At least if that is the case, the debugging format (DWARF) has been
around in a fairly formal sense (the DWARF specification, available at
dwarfstd.org) and goes through ongoing improvement like other
standards.

For example whole db being in major order split by compilation units.

Not sure I understand this comment ^

As of on efficiency of storage id probably think of making it as much as possible shared in common sections,

DWARF type units (-fdebug-types-section) can be used to share type
descriptions between compilation units, for example. But also DWARF
does support directly referencing things across compilation units (for
instance LLVM's DWARF generated when using LTO uses direct cross-unit
references to share type references (this can be composed with DWARF
type units (in case there are non-LTO object files to be linked in as
well that might benefit from sharing type definitions), or not) and to
reference cross-module/CU inlining situations)

making the rest as compact as possible but minding access from debugger use cases and possibly topping it with some db style indices.
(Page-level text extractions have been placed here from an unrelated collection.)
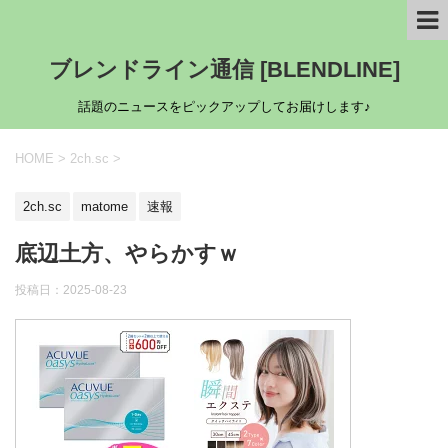
ブレンドライン通信 [BLENDLINE]
話題のニュースをピックアップしてお届けします♪
HOME
>
2ch.sc
>
2ch.sc
matome
速報
底辺土方、やらかすｗ
投稿日：
2025-08-23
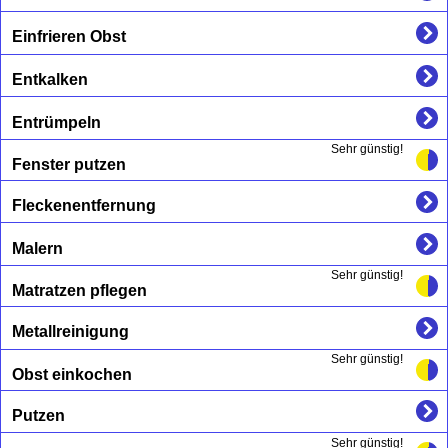
Einfrieren Obst
Entkalken
Entrümpeln
Sehr günstig!
Fenster putzen
Fleckenentfernung
Malern
Sehr günstig!
Matratzen pflegen
Metallreinigung
Sehr günstig!
Obst einkochen
Putzen
Sehr günstig!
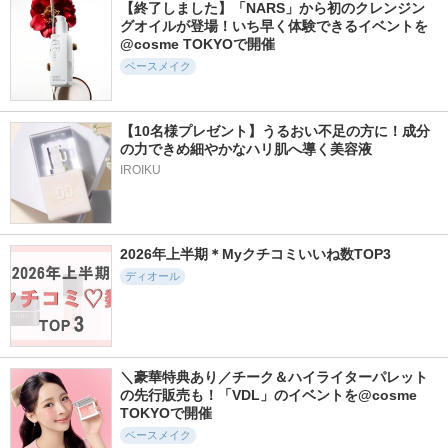
8639件
11357件
2732件
5.6
5.6
5.4
【終了しました】「NARS」から初のクレンジン
ディオールスキン
ルース パウダー
ライトリフレクティ
グオイルが登場！いち早く体験できるイベントを
フォーエヴァー ス
ング トーンアップ
@cosme TOKYOで開催
コスメデコルテ
キン コレクト コン
ヴェール
シーラー
ベースメイク
NARS
ディオール
【10名様プレゼント】うるおい不足の方に！成分
の力できめ細やかなハリ肌へ導く美容液
IROIKU
2253件
20277件
3446件
5.6
5.5
5.7
ディオール フォー
ライトリフレクティ
プードルコンパクト
エヴァー フルイド
ングセッティングパ
エサンシエルｎ
2026年上半期＊Myクチコミいいね数TOP3
スキン グロウ
ウダー プレスト N
クレ・ド・ポー ボー
ディオール
ディオール
NARS
テ
＼豪華特典あり／チーク＆ハイライターパレット
の先行販売も！「VDL」のイベントを@cosme 
4682件
716件
3496件
5.6
TOKYOで開催
5.6
5.8
ライトリフレクティ
ディオールスキン
カネボウ クリーム
ベースメイク
ング プリズマティ
フォーエヴァー イ
イン デイII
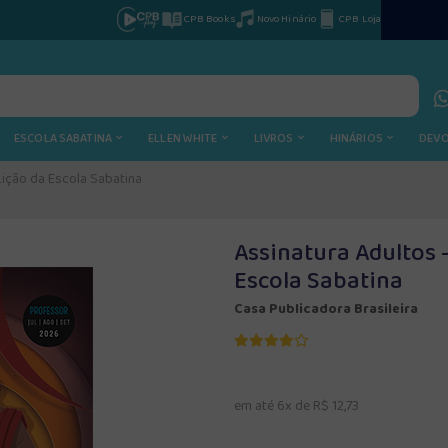
CPB Books
Novo Hinário
CPB Loja
ESCOLA SABATINA
ELLEN WHITE
LIVROS
HINÁRIOS
DEV
 Lição da Escola Sabatina
Assinatura Adultos -
Escola Sabatina
Casa Publicadora Brasileira
em até 6x de R$ 12,73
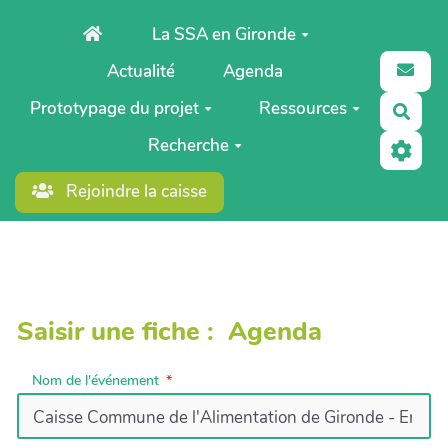
Aller au contenu principal
La SSA en Gironde
Actualité
Agenda
Prototypage du projet
Ressources
Rech
Recherche
Rejoindre la caisse
Saisir une fiche : Agenda
Nom de l'événement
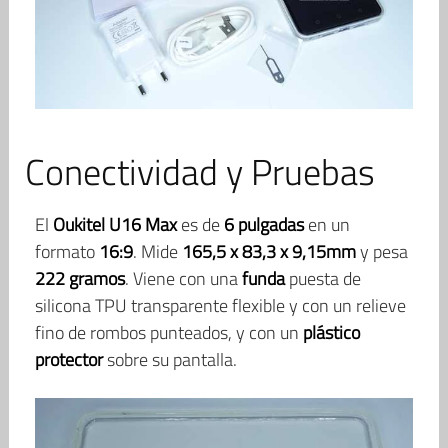
Conectividad y Pruebas
El
Oukitel U16 Max
es de
6 pulgadas
en un
formato
16:9
. Mide
165,5 x 83,3 x 9,15mm
y pesa
222 gramos
. Viene con una
funda
puesta de
silicona TPU transparente flexible y con un relieve
fino de rombos punteados, y con un
plástico
protector
sobre su pantalla.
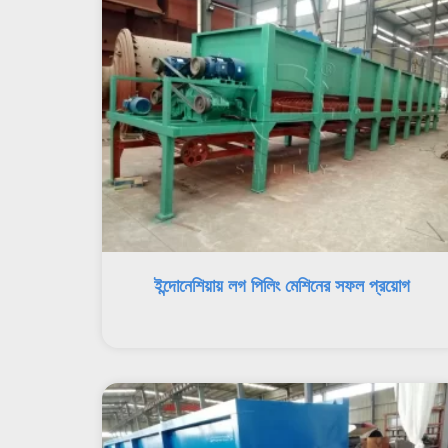
ইন্দোনেশিয়ায় লগ পিলিং মেশিনের সফল প্রয়োগ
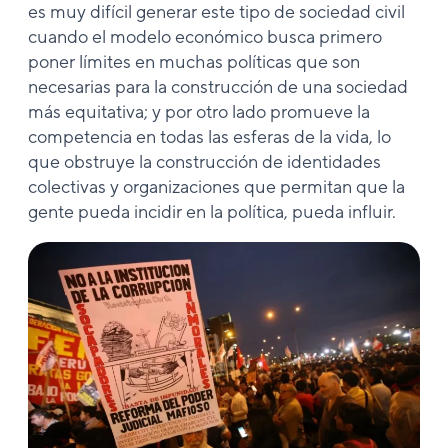
es muy difícil generar este tipo de sociedad civil
cuando el modelo económico busca primero
poner límites en muchas políticas que son
necesarias para la construcción de una sociedad
más equitativa; y por otro lado promueve la
competencia en todas las esferas de la vida, lo
que obstruye la construcción de identidades
colectivas y organizaciones que permitan que la
gente pueda incidir en la política, pueda influir.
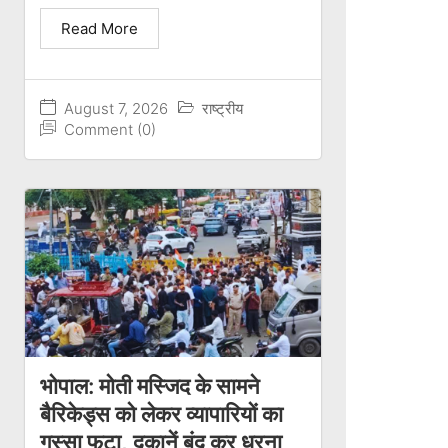
Read More
August 7, 2026
राष्ट्रीय
Comment (0)
भोपाल: मोती मस्जिद के सामने
बैरिकेड्स को लेकर व्यापारियों का
गुस्सा फूटा, दुकानें बंद कर धरना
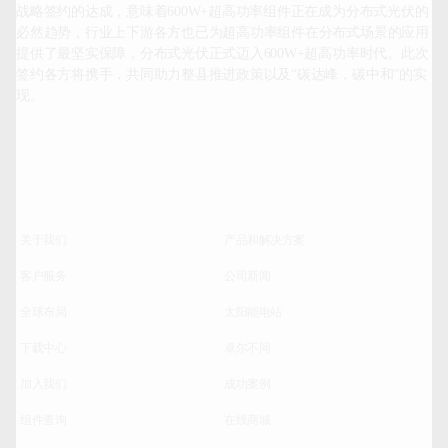
战略签约的达成，意味着600W+超高功率组件正在成为分布式光伏的
必然趋势，行业上下游各方也已为超高功率组件在分布式场景的应用
提供了最坚实保障，分布式光伏正式迈入600W+超高功率时代。此次
签约各方将携手，共同助力整县推进政策以及“碳达峰，碳中和”的实
现。		
关于我们
产品和解决方案
客户服务
公司新闻
全球布局
太阳能电站
下载中心
卓尔不同
加入我们
成功案例
组件查询
在线商城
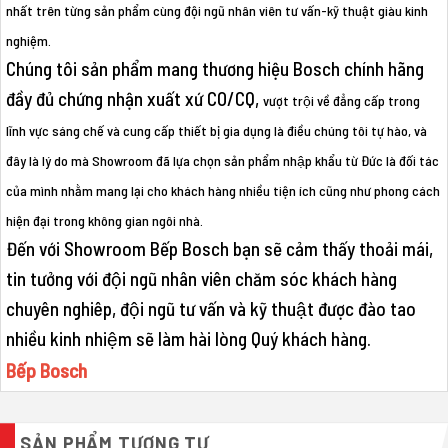
nhất trên từng sản phẩm cùng đội ngũ nhân viên tư vấn-kỹ thuật giàu kinh
nghiệm.
Chúng tôi sản phẩm mang thương hiệu Bosch chính hãng
đầy đủ chứng nhận xuất xứ CO/CQ,
vượt trội về đẳng cấp trong
lĩnh vực sáng chế và cung cấp thiết bị gia dụng là điều chúng tôi tự hào, và
đây là lý do mà Showroom đã lựa chọn sản phẩm nhập khẩu từ Đức là đối tác
của mình nhằm mang lại cho khách hàng nhiều tiện ích cũng như phong cách
hiện đại trong không gian ngôi nhà.
Đến với Showroom Bếp Bosch bạn sẽ cảm thấy thoải mái,
tin tưởng với đội ngũ nhân viên chăm sóc khách hàng
chuyên nghiêp, đội ngũ tư vấn và kỹ thuật được đào tao
nhiều kinh nhiệm sẽ làm hài lòng Quý khách hàng.
Bếp Bosch
SẢN PHẨM TƯƠNG TỰ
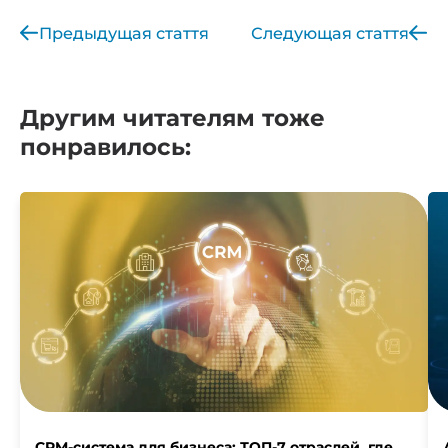
Предыдущая стаття
Следующая стаття
Другим читателям тоже
понравилось:
CRM-система для бизнеса: ТОП-7 отраслей, где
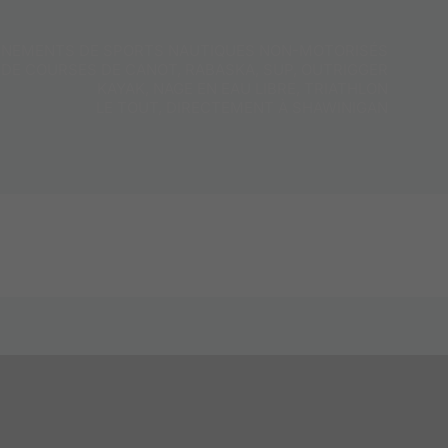
NEMENTS DE SPORTS NAUTIQUES NON-MOTORISÉS
 DE COURSES DE CANOT, RABASKA, SUP, OUTRIGGER
KAYAK, NAGE EN EAU LIBRE, TRIATHLON
LE TOUT, DIRECTEMENT À SHAWINIGAN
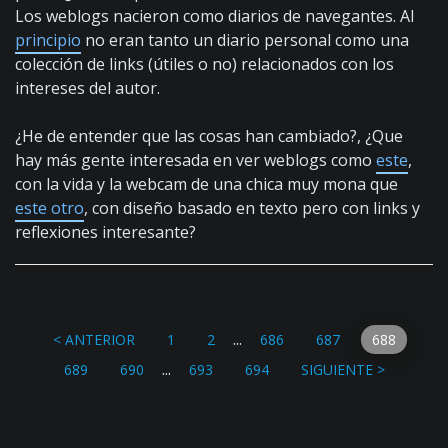
Los weblogs nacieron como diarios de navegantes. Al
principio
no eran tanto un diario personal como una
colección de links (útiles o no) relacionados con los
intereses del autor.
¿He de entender que las cosas han cambiado?, ¿Que
hay más gente interesada en ver weblogs como
este
,
con la vida y la webcam de una chica muy mona que
este otro
, con diseño basado en texto pero con links y
reflexiones interesante?
...
< ANTERIOR
1
2
686
687
688
...
689
690
693
694
SIGUIENTE >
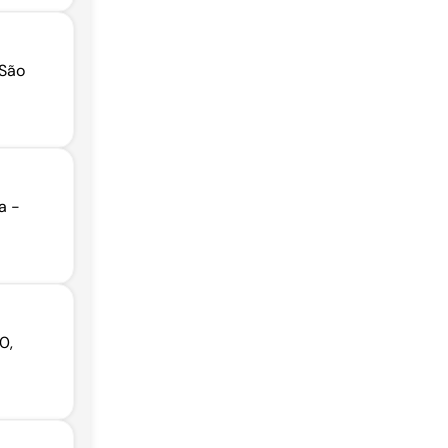
 São
a -
0,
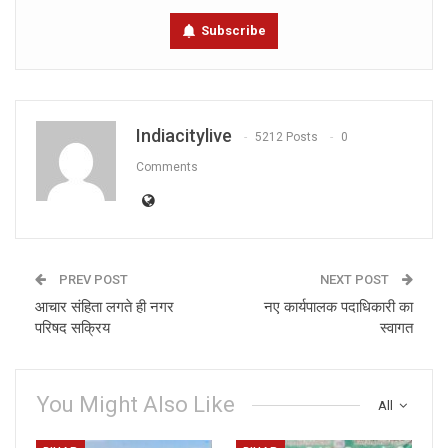
Subscribe
Indiacitylive
5212 Posts
0
Comments
PREV POST
NEXT POST
आचार संहिता लगते ही नगर
नए कार्यपालक पदाधिकारी का
परिषद सक्रिय
स्वागत
You Might Also Like
All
There's the existing gdb_index name lookup table, and also the DWARFv5
.debug_names lookup table (derived from work Apple's used for many
years as a DWARF extension).

Id think pdb ms format could ne treated as gold standard. It seems to be ultra efficient both for storage and accesses from debugger.

I'm not sure that's the case, though I haven't seen a detailed
comparison of the formats to judge by any means.

Best regards,
Pawel Kunio

pt., 16.04.2021, 17:10 użytkownik <paul.robinson@sony.com> napisał:

In a RelWithDebInfo (-g -O2) build of Clang, over 90% of the final executable size is DWARF information.

The percentage will be lower with a Debug build, but I don’t have an actual number for that.

You can look at the sizes of ELF sections whose names start with .debug_ to see for yourself.

--paulr

From: llvm-dev <llvm-dev-bounces@lists.llvm.org> On Behalf Of pawel k. via llvm-dev
Sent: Friday, April 16, 2021 10:00 AM
To: llvm-dev <llvm-dev@lists.llvm.org>
Subject: [llvm-dev] Is clang genned debuginfo really that huge

Hi,

Slightly weekendy offtopic on debug info and stacktraces as afterthought on my fight with building clang on lowbie machine and how not to approach this area.

Slightly neg example: golang.

Hacker News 100: "My Go Executable Files Are Still Getting Larger (…" - Mastodon

The article doesn't seem to discuss debug info much, so far as I can see.